---
title: "Testing bedtools: gff vs bed input file"
author: "Kathleen Durkin"
date: "2024-02-08"
categories: ["misc"]
format:
  html:
    toc: true
engine: knitr
---

While writing some script to [generate a transcriptome fasta](/posts/projects/E5_coral/2024_02_07_Peve_transcriptome.qmd) using a CDS gff and scaffold genome, I ran into the question of how exactly the bedtools getfasta tool handles gff and bed file inputs. While both gff and bed files list basically the same types of sequence information, they list the genomic coordinates of the sequences slightly differently. gff files use a 1-based system, while bed files use a 0-based system (for details on how those differ, see this [website post](https://www.biostars.org/p/84686/) that I found helpful!). Bedtools states in the documentation for it's [getfasta](https://bedtools.readthedocs.io/en/latest/content/tools/getfasta.html) function that gff files are accepted as input, but it isn't made clear whether bedtools will treat the genomic coordinates in a gff file as 1-based, or as the o-based system used in bedtool's more standard file format, bed.

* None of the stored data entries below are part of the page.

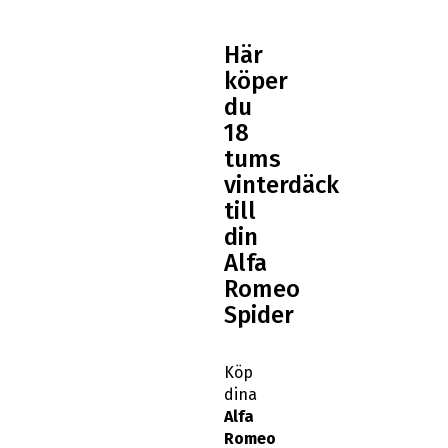
Här
köper
du
18
tums
vinterdäck
till
din
Alfa
Romeo
Spider
Köp
dina
Alfa
Romeo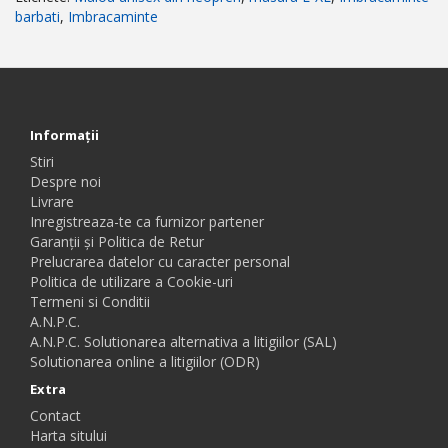
barbati
,
Imbracaminte
Informaţii
Stiri
Despre noi
Livrare
Inregistreaza-te ca furnizor partener
Garanții și Politica de Retur
Prelucrarea datelor cu caracter personal
Politica de utilizare a Cookie-uri
Termeni si Conditii
A.N.P.C.
A.N.P.C. Solutionarea alternativa a litigiilor (SAL)
Solutionarea online a litigiilor (ODR)
Extra
Contact
Harta sitului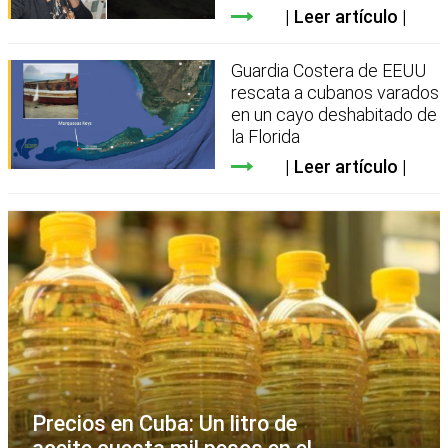
Leer artículo
Guardia Costera de EEUU
rescata a cubanos varados
en un cayo deshabitado de
la Florida
Leer artículo
Precios en Cuba: Un litro de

To test whether bedtools can appropriately identify and parse both gff and bed files, I wrote some quick test files to run through bedtools getfasta.

Write the test files:

```{bash, eval=FALSE}

echo -e ">Porites_evermani_scaffold_1" > test_input.fasta
echo -e "AAAGGGTTTCCCAAAGGGTTTCCC" >> test_input.fasta

echo -e "Porites_evermani_scaffold_1\tGmove\tCDS\t1\t5\t.\t-\t.\tParent=Peve_00000001" > test_input.gff
echo -e "Porites_evermani_scaffold_1\tGmove\tCDS\t11\t15\t.\t-\t.\tParent=Peve_00000001" >> test_input.gff
echo -e "Porites_evermani_scaffold_1\tGmove\tCDS\t20\t20\t.\t-\t.\tParent=Peve_00000002" >> test_input.gff

echo -e "Porites_evermani_scaffold_1\t0\t5\t.\t.\t-\tGmove\tCDS\t.\tParent=Peve_00000001" > test_input.bed
echo -e "Porites_evermani_scaffold_1\t10\t15\t.\t.\t-\tGmove\tCDS\t.\tParent=Peve_00000001" >> test_input.bed
echo -e "Porites_evermani_scaffold_1\t19\t20\t.\t.\t-\tGmove\tCDS\t.\tParent=Peve_00000002" >> test_input.bed

export PATH=/home/shared/bedops_linux_x86_64-v2.4.41/bin:$PATH

${bedops}/gff2bed --do-not-sort < test_input.gff > test_input_gfftobed.bed
```

Run through bedtools getfasta:

```{bash, eval=FALSE}
source .bashvars
cd ~/deep-dive/E-Peve/data

${bedtools} getfasta -fi test_input.fasta -bed test_input.gff -fo test_gff_to_fasta.fasta
${bedtools} getfasta -fi test_input.fasta -bed test_input.bed -fo test_bed_to_fasta.fasta
${bedtools} getfasta -fi test_input.fasta -bed test_input_gfftobed.bed -fo test_gff_to_bed_to_fasta.fasta

head test_gff_to_fasta.fasta
echo ""
head test_bed_to_fasta.fasta
echo ""
head test_gff_to_bed_to_fasta.fasta
```

Output:

```         
>Porites_evermani_scaffold_1:0-5 AAAGG 
>Porites_evermani_scaffold_1:10-15 CCAAA 
>Porites_evermani_scaffold_1:19-20 T  

>Porites_evermani_scaffold_1:0-5 AAAGG 
>Porites_evermani_scaffold_1:10-15 CCAAA 
>Porites_evermani_scaffold_1:19-20 T  

>Porites_evermani_scaffold_1:0-5 AAAGG 
>Porites_evermani_scaffold_1:10-15 CCAAA 
>Porites_evermani_scaffold_1:19-20 T
```

All three files resulted in identical FASTA outputs ! That provides support for bedtools being able to accurately identify which file format is input, and to then appropriately parse the genomic coordinates listed based on the file type!